**ACTION ITEM**
Lines before the one containing "Jõulupidu (62, 65)" are excluded; retype that line and all remaining lines of the material exactly.

**RECORD SET**
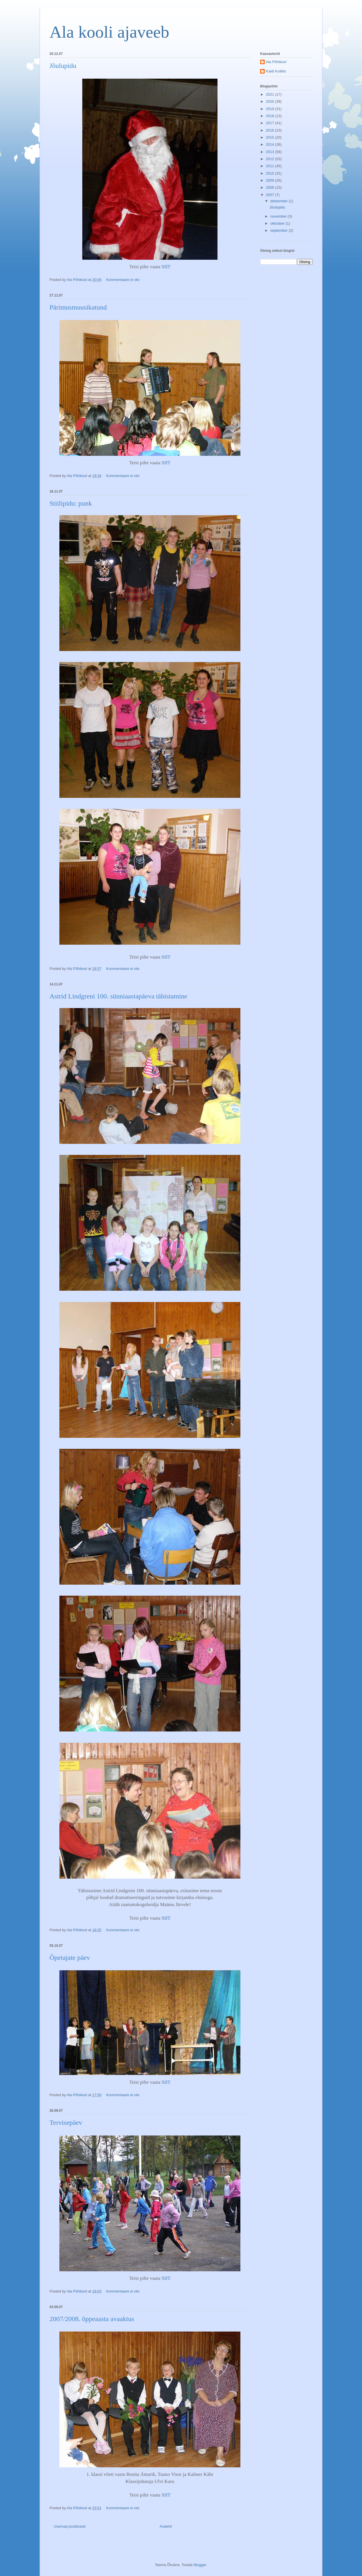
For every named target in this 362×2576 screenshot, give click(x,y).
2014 (270, 144)
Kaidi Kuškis (276, 71)
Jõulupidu (62, 65)
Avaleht (166, 2526)
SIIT (166, 266)
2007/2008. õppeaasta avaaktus (91, 2319)
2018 (270, 116)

**WRITTEN ANSWER**
Jõulupidu (62, 65)
Avaleht (166, 2526)
SIIT (166, 266)
2007/2008. õppeaasta avaaktus (91, 2319)
2018 (270, 116)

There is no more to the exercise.